Das hängt davon ab, wer die Anteile hält und was der Schwellenwert verlangt. Muss der Anteil des Anbieters an jeder Signatur beteiligt sein und gibt es keine Möglichkeit, einen Schlüssel zu exportieren, kann dich der Anbieter einfrieren, indem er offline geht — das ist näher an geteilter Verwahrung als an Self-Custody. Kontrollierst du genug Anteile, um allein zu signieren, oder existiert ein garantierter Exportweg, neigt es zur Self-Custody. Lies die Verteilung der Anteile, nicht das Marketing-Etikett. Im Gegensatz dazu hat eine seed-basierte Wallet wie WATS überhaupt keinen Anbieteranteil: Der Nutzer hält die Schlüssel, WATS hält niemals einen Schlüssel oder Schlüsselanteil, und kein WATS-System muss online sein, damit eine Transaktion signiert wird.

Ist WATS eine MPC-Wallet?

Nein. WATS ist seed-basierte Self-Custody statt MPC oder Multisig: Deine Wiederherstellungsphrase leitet deine Schlüssel auf deinem eigenen Gerät ab, du hältst sie, und WATS hält niemals einen Schlüssel oder Schlüsselanteil. Das heißt, es gibt keinen Anbieteranteil, der deine Transaktionen mitsigniert, und keinen Unternehmensausfall, der dich am Ausgeben hindern kann. Die WATS NFC Metal Card ändert daran nichts — sie speichert weder private Schlüssel noch Anteile und arbeitet als Tap-to-Authenticate-Begleiter, der mit genau einem Gerät gekoppelt ist, während die Schlüssel in den WATS-Apps bleiben. Über Ethereum, Arbitrum, Optimism, Base, Polygon, BNB Chain, Solana und TON hinweg werden Gebühren in ATS statt im nativen Gas-Token der jeweiligen Chain berechnet, mit einem ERC-4337-Paymaster auf EVM-Chains und dem entsprechenden Fee-Payer auf Solana und TON.

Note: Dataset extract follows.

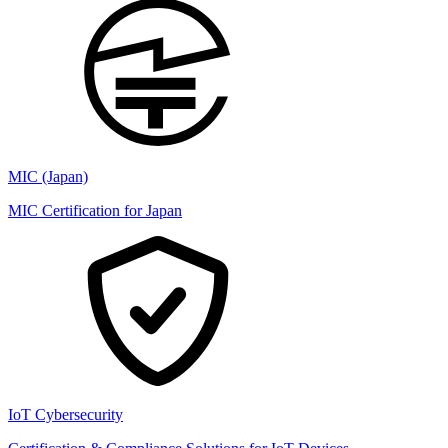
MIC (Japan)
MIC Certification for Japan
IoT Cybersecurity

Was ist der Unterschied zwischen MPC und Multisig?

MPC teilt einen Schlüssel in Anteile, die off-chain zusammenwirken, um eine einzige standardmäßige Signatur zu erzeugen; es funktioniert daher auf nahezu jeder Chain, und die Richtlinie bleibt on-chain unsichtbar. Multisig setzt seine Richtlinie on-chain durch: Ein Smart Contract oder ein natives Script verlangt mehrere eigenständige Signaturen, was die Regeln öffentlich und prüfbar macht, die Wallet aber an Chains bindet, die das unterstützen, und pro Transaktion meist mehr kostet. WATS nutzt keines von beidem — es ist eine seed-basierte non-custodial Wallet mit einem einzelnen Schlüssel, sodass die Abwägung, die sie eingeht, Backup-Disziplin heißt und nicht verteiltes Signieren.